All had one thing in common – they were not the Government of India. At the end of the day, only the central government has the authority to take decisions on such matters. Yet, despite years and decades of reports, recommendations, cogitation, the government has not spelt out what it is willing to offer. True, there have been statements by prime ministers that the “sky is the limit” when it comes to autonomy, or that the issue needs to resolved within the ambit of insaniyat, or humanity. Most recently, Prime Minister Narendra Modi declared that Kashmir’s problems could not be resolved by bullets but “only by embracing its people”. But these are rhetorical statements that give no clues as to the Union Government’s bottom line.
Emphasise reconciliation
So what can we expect now? A great deal depends on what Modi wants. If the government has appointed Sharma to arrange the surrender of the separatist movement, nothing will happen. The Kashmiri insurgency is now nearly three decades old, having taken the lives of some 45,000 people, roughly half of them militants, 14,000 civilians and some 6,000 security personnel. The way the government sees it probably is that its policy of relentless police action and attrition has brought the militancy to its knees, and this is the best moment to step in with an offer of political dialogue. It is possible that the movement can be brought to a point of exhaustion by relentless police action. But it is like a fire where even embers can give life to a dying blaze if there is sufficient combustible material around.

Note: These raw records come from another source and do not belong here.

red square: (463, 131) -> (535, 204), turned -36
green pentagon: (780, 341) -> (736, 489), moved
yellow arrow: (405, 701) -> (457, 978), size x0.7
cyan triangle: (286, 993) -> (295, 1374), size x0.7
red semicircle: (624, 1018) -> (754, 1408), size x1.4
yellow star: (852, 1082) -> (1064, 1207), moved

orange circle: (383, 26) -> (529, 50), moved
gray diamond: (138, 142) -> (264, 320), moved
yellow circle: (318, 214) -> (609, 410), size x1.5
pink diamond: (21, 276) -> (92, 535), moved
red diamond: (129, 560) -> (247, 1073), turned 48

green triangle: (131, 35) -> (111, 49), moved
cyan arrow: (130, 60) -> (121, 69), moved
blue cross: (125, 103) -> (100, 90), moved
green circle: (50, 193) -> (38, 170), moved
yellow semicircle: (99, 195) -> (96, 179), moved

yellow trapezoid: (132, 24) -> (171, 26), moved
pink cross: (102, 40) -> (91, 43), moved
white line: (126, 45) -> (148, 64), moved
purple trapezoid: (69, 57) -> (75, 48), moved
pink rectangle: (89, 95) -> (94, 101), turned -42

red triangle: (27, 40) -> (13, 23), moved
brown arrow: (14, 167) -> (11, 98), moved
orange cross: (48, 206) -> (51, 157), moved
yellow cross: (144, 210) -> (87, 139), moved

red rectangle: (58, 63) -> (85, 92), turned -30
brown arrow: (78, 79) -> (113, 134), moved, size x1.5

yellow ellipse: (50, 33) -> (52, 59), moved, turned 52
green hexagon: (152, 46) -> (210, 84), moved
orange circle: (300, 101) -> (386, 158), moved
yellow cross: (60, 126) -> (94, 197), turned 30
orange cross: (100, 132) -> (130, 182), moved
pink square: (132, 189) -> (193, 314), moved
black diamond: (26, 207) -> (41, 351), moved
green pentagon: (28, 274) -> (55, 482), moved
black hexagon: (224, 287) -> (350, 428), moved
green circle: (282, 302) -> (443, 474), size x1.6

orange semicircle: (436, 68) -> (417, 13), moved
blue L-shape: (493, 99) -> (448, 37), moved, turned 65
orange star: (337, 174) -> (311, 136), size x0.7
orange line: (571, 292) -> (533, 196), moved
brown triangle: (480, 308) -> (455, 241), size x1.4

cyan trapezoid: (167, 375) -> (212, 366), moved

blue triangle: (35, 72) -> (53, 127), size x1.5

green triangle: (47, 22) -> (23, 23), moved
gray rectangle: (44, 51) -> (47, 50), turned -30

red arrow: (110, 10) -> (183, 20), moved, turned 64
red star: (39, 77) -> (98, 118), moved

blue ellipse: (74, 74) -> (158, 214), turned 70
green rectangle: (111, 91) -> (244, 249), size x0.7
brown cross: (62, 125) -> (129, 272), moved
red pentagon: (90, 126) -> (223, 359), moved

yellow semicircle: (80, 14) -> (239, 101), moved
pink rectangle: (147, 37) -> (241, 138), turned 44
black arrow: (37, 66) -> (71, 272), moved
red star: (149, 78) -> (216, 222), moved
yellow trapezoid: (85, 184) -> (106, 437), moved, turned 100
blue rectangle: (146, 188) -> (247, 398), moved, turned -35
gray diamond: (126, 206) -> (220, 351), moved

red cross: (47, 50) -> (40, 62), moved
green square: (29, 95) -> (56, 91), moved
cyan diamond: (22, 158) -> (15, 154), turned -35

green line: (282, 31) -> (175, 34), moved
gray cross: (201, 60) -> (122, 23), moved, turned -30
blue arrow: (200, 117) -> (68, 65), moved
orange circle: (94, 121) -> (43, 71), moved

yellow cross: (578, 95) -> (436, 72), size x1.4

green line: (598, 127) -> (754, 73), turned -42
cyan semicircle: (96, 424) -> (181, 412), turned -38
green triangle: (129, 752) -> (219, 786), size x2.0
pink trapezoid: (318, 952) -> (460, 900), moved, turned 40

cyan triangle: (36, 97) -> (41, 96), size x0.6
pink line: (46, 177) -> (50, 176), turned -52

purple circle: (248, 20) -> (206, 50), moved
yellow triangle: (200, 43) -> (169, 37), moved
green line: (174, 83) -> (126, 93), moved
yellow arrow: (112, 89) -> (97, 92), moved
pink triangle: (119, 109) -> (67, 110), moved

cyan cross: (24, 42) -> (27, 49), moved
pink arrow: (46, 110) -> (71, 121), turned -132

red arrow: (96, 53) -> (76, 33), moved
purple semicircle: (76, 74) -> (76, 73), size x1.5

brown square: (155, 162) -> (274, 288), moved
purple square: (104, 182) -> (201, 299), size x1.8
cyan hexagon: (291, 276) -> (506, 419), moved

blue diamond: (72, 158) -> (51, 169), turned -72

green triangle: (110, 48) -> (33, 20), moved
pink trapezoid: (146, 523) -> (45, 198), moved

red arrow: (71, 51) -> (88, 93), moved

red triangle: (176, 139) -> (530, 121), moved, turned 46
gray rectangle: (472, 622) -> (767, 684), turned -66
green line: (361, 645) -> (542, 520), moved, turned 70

So, parse that another way and one could argue that having been willing to shed so much blood, Kashmiris will not accept a settlement that offers them nothing more than status quo ante as of January 1, 1990.
In the government’s reckoning, it is really unemployed youth and the internet that is causing the problem and so if jobs can be assured and the internet kept in check, things will work out. Things are not that simple. Historically, Kashmiris buttressed by geography, have had a sense of their uniqueness. The circumstances of their accession and the commitment of a plebiscite made by India and endorsed by the United Nations remain. No country in the world recognises Jammu and Kashmir to be a part of India; all see it as disputed territory, including our big friend the United States.
Not many in India realise that the counter-insurgency in Jammu and Kashmir has been brutal. Extra-judicial killings, torture and intimidation have been its constant features. And this for the last 30 years. So, on one hand, you have a hardened population and, on the other, an embittered one. Therefore, the political effort that you initiate must be thought through. Empty gestures are not going to mean much. Neither will they achieve the end you have in mind – the normalisation of the situation.
What needs to be adopted is a perspective that emphasises reconciliation. That’s a carefully chosen word. A brutal struggle has gone on in Kashmir for the past 30 years. To wish it away or to pretend it did not happen is to live in an imaginary world. The more honourable and pragmatic path is to accept that things happened and are happening, and that there is a need to overcome them through the process of dialogue, negotiation and compromise. The alternative is repeated cycles of violence and alienation, with fits of political intervention that will not really get you anywhere.
Manoj Joshi is Distinguished Fellow, Observer Research Foundation, New Delhi.